So, Amelia's life in Germany goes from "everything's fine" to "did that really just happen?" in less time than it takes to say "existential crisis." When she’s about to become best friends with her couch, she hits the jackpot—a free trip to Bali. Solo. Which, for her, is like jumping from kindergarten to college in the adventure department. Enter Zoe, an Aussie with a secret so juicy it could be a season finale cliffhanger. It involves an ex-lover who's now a cult leader (because, of course) and her little brother who's got himself caught in this web of craziness. Now, Amelia didn't just come to Bali to get sunburnt and sip cocktails. She finds herself smack dab in the middle of a mission that sounds more like a blockbuster movie plot than a vacation. That's where Liam comes in—a martial arts instructor who's as easy on the eyes as a Bali sunset. Amelia thinks so, anyway. Together with Zoe, they dive headfirst into a whirlpool of secrets, manipulation, and a cult that's all about love—but the kind that makes you go, "Hmm, that's not right." As they navigate through the chaos, dodging threats and possibly making the crazy cult's acquaintance more than they'd like, the trio forms an unbreakable bond. It's a tale of unexpected adventure, the kind that makes you question whether you're living life to the fullest or just living. So, buckle up!

Status
Ongoing
Chapters
11
Rating
n/a
Age Rating
18+

Chapter 1

The early morning sun sneaks through the blinds, painting a strip of warm light across my desk. If you didn’t know it was October, you might be fooled into thinking it’s warm outside. However, my mittens and warm knitted hat hanging on the hook by the door reveal the truth.

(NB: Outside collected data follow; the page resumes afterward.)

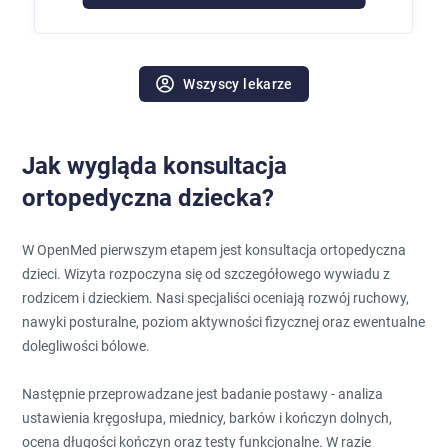
Wszyscy lekarze
Jak wygląda konsultacja
ortopedyczna dziecka?
W OpenMed pierwszym etapem jest konsultacja ortopedyczna
dzieci. Wizyta rozpoczyna się od szczegółowego wywiadu z
rodzicem i dzieckiem. Nasi specjaliści oceniają rozwój ruchowy,
nawyki posturalne, poziom aktywności fizycznej oraz ewentualne
dolegliwości bólowe.
Następnie przeprowadzane jest badanie postawy - analiza
ustawienia kręgosłupa, miednicy, barków i kończyn dolnych,
ocena długości kończyn oraz testy funkcjonalne. W razie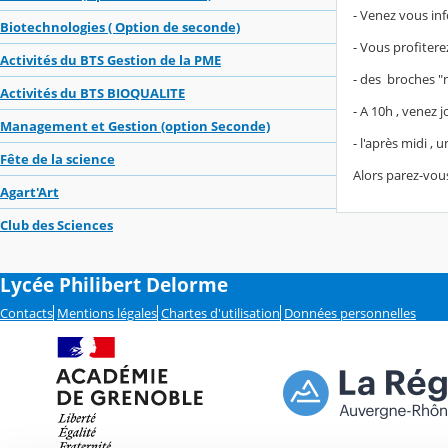
- Venez vous inf
Biotechnologies ( Option de seconde)
- Vous profitere
Activités du BTS Gestion de la PME
- des broches "
Activités du BTS BIOQUALITE
- A 10h , venez 
Management et Gestion (option Seconde)
- l'après midi ,
Fête de la science
Alors parez-vou
Agart'Art
Club des Sciences
Lycée Philibert Delorme
Contacts
Mentions légales
Chartes d'utilisation
Données personnelles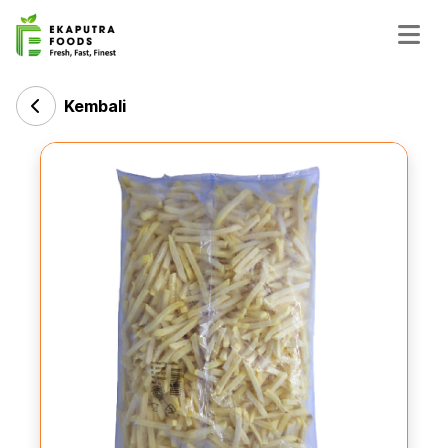
Kembali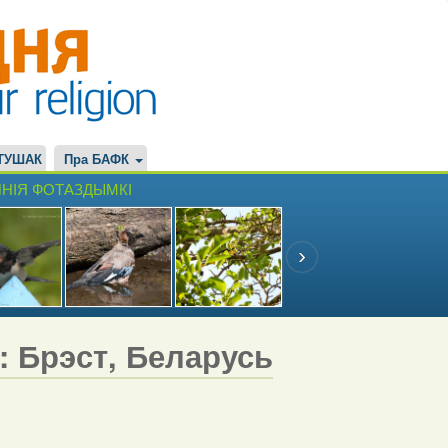
ТУШАК
Пра БАФК
НІЯ ФОТАЗДЫМКІ
7: Брэст, Беларусь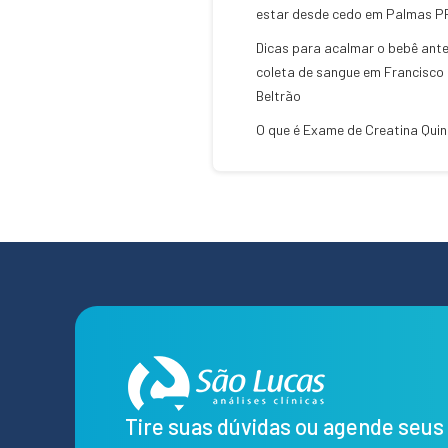
estar desde cedo em Palmas P
Dicas para acalmar o bebê ant
coleta de sangue em Francisco
Beltrão
O que é Exame de Creatina Qui
Tire suas dúvidas ou agende seu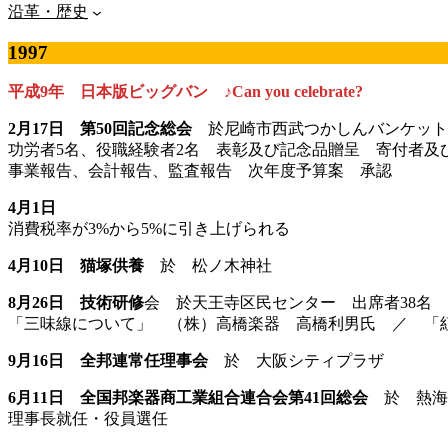
沿革・歴史
1997
平成9年 日本版ビッグバン ♪Can you celebrate?
2月17日 第50回記念総会
於尼崎市西武つかしんバンケット
功労者5名、役職経験者2名 表彰及び記念品贈呈 寄付者及
事業報告、会計報告、監査報告 次年度予算案 承認
4月1日
消費税率が3%から5%に引き上げられる
4月10日 猫塚供養
於 松ノ木神社
8月26日 技術研修
会 於天王寺区民センター 出席者38名
「三味線について」 （株）高橋楽器 高橋利男氏 ／ 「
9月16日 全邦連常任理事会
於 大阪シティプラザ
6月11日 全国邦楽器商工業組合連合会第41回総会
於 熱海後
理事長就任・役員選任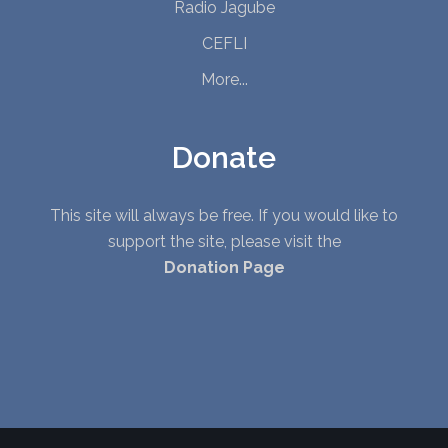
Radio Jagube
CEFLI
More...
Donate
This site will always be free. If you would like to
support the site, please visit the
Donation Page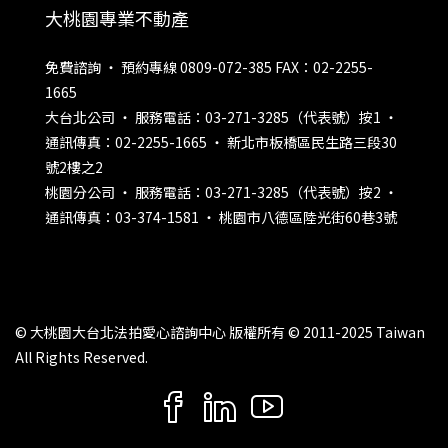
大桃園專業不動產
免費諮詢 ‧ 預約專線 0809-072-385 FAX：02-2255-
1665
大台北公司 ‧ 服務電話：03-271-3285（代表號）按1 ‧
通訊傳真：02-2255-1665 ‧ 新北市板橋區民生路三段30
號2樓之2
桃園分公司 ‧ 服務電話：03-271-3285（代表號）按2 ‧
通訊傳真：03-374-1581 ‧ 桃園市八德區陸光街60巷3號
© 大桃園大台北法拍愛心諮詢中心 版權所有 © 2011-2025 Taiwan
All Rights Reserved.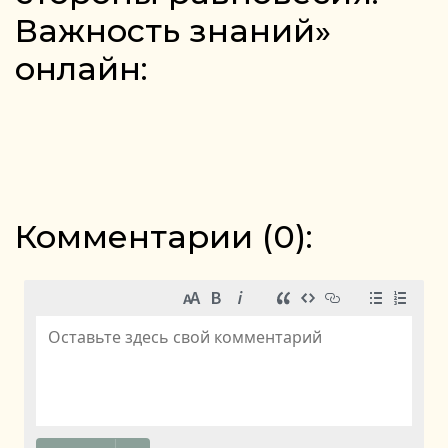
Важность знаний»
онлайн:
Комментарии (
0
):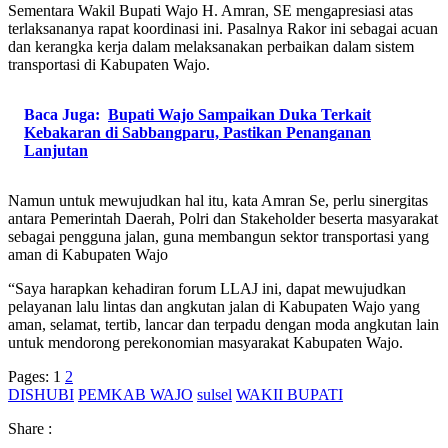
Sementara Wakil Bupati Wajo H. Amran, SE mengapresiasi atas
terlaksananya rapat koordinasi ini. Pasalnya Rakor ini sebagai acuan
dan kerangka kerja dalam melaksanakan perbaikan dalam sistem
transportasi di Kabupaten Wajo.
Baca Juga:
Bupati Wajo Sampaikan Duka Terkait
Kebakaran di Sabbangparu, Pastikan Penanganan
Lanjutan
Namun untuk mewujudkan hal itu, kata Amran Se, perlu sinergitas
antara Pemerintah Daerah, Polri dan Stakeholder beserta masyarakat
sebagai pengguna jalan, guna membangun sektor transportasi yang
aman di Kabupaten Wajo
“Saya harapkan kehadiran forum LLAJ ini, dapat mewujudkan
pelayanan lalu lintas dan angkutan jalan di Kabupaten Wajo yang
aman, selamat, tertib, lancar dan terpadu dengan moda angkutan lain
untuk mendorong perekonomian masyarakat Kabupaten Wajo.
Pages:
1
2
DISHUBI
PEMKAB WAJO
sulsel
WAKII BUPATI
Share :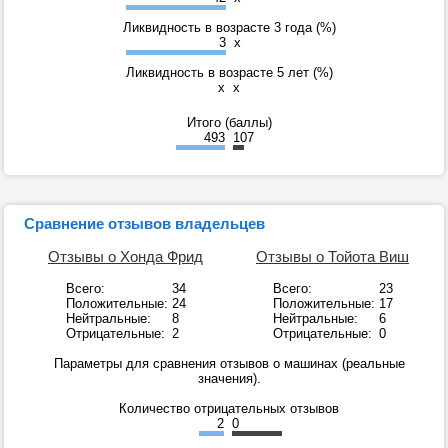
Ликвидность в возрасте 3 года (%)
3
x
Ликвидность в возрасте 5 лет (%)
x
x
Итого (баллы)
493
107
Сравнение отзывов владельцев
Отзывы о Хонда Фрид
Отзывы о Тойота Виш
Всего:
34
Всего:
23
Положительные:
24
Положительные:
17
Нейтральные:
8
Нейтральные:
6
Отрицательные:
2
Отрицательные:
0
Параметры для сравнения отзывов о машинах (реальные
значения).
Количество отрицательных отзывов
2
0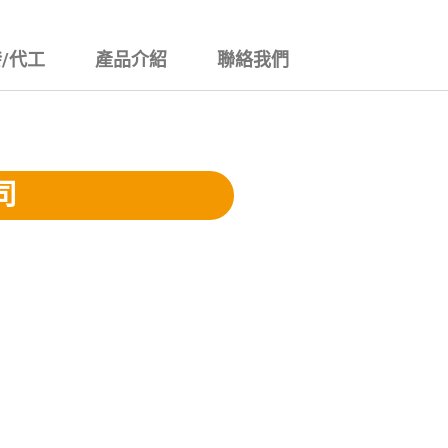
/代工
產品介紹
聯絡我們
司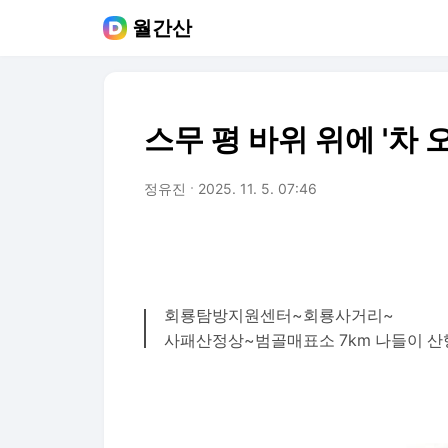
월간산
스무 평 바위 위에 '차 
정유진
2025. 11. 5. 07:46
회룡탐방지원센터~회룡사거리~
사패산정상~범골매표소 7km 나들이 산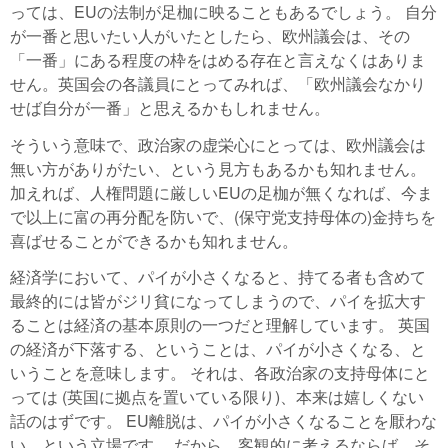
っては、EUの法制が足枷に映ることもあるでしょう。 自分
が一番と思いたい人がいたとしたら、欧州議会は、その
「一番」にある程度の枠をはめる存在と言えなくはありま
せん。英国会の各議員にとってみれば、「欧州議会なかり
せば自分が一番」と思えるかもしれません。
そういう意味で、政治家の虚栄心にとっては、欧州議会は
無い方がありがたい、という見方もあるかも知れません。
加えれば、人権問題に厳しいEUの足枷が無くなれば、今ま
で以上に富の再分配を防いで、(保守党支持母体の)金持ちを
喜ばせることができるかも知れません。
経済学において、パイが小さくなると、持てる者も含めて
最終的には皆がジリ貧になってしまうので、パイを拡大す
ることは経済の基本原則の一つだと理解しています。 英国
の経済が下落する、ということは、パイが小さくなる、と
いうことを意味します。 それは、各政治家の支持母体にと
っては (英国に拠点を置いている限り)、本来は嬉しくない
話のはずです。 EU離脱は、パイが小さくなることを厭わな
い、という立場です。 だから、客観的に考えるならば、そ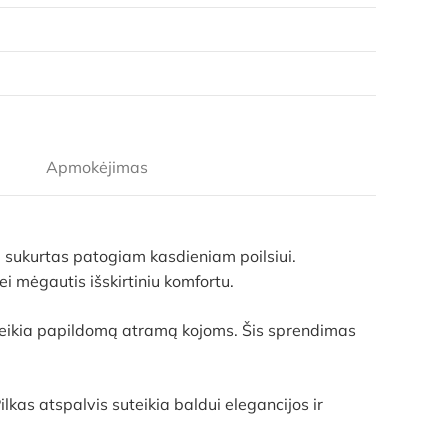
Apmokėjimas
s, sukurtas patogiam kasdieniam poilsiui.
i mėgautis išskirtiniu komfortu.
suteikia papildomą atramą kojoms. Šis sprendimas
kas atspalvis suteikia baldui elegancijos ir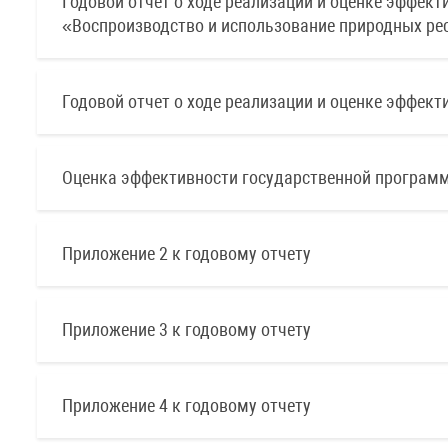
Годовой отчет о ходе реализации и оценке эффек
«Воспроизводство и использование природных рес
Годовой отчет о ходе реализации и оценке эффек
Оценка эффективности государственной программ
Приложение 2 к годовому отчету
Приложение 3 к годовому отчету
Приложение 4 к годовому отчету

The office is warm. I’m nestled in my office chair, a hot cup of coffee with almond milk cradled in my cold hands. Its aroma envelops me like a comforting hug in the quiet dawn. Yet, even this cozy morning ritual can’t seem to untangle the restless knot in my heart.

Why do I feel like I’m on the verge of losing something precious, something I’ve taken for granted for a long time?

My fingers unconsciously find my necklace, twirling the little heart pendant—a habit when my thoughts spiral into worry or daydreams. My mom always laughed, saying I’ve been fiddling with things since I could grasp. This necklace, a gift for my fifth birthday, often betrays my inner unease or wandering thoughts, like a silent whisper of my state of mind.

The office is still silent as people come in, not quite awake yet, so all I hear is the soft buzzing of computers and the far-off ticking of a clock. That, and the sound of the coffee pot being removed from the coffee machine, along with the soft groans of people opening their emails, create the soundscape of my morning in the office.

I look around at this place; it has been a kind of foundation for me for the last six years, no matter what happened around me. It’s exactly my kind of office, a perfect mix of efficient and casual. It’s decked out with sleek desks and comfy chairs that make long hours a bit more bearable. A shelf near the coffee machine is personalized with picture frames showcasing smiling groups of colleagues, award pictures and a collection of stuffed toy animals from various company events, our shared “company family shelf”. Here and there, potted plants breathe some life into our workspace. It may sound a bit boring, but I really appreciate this atmosphere.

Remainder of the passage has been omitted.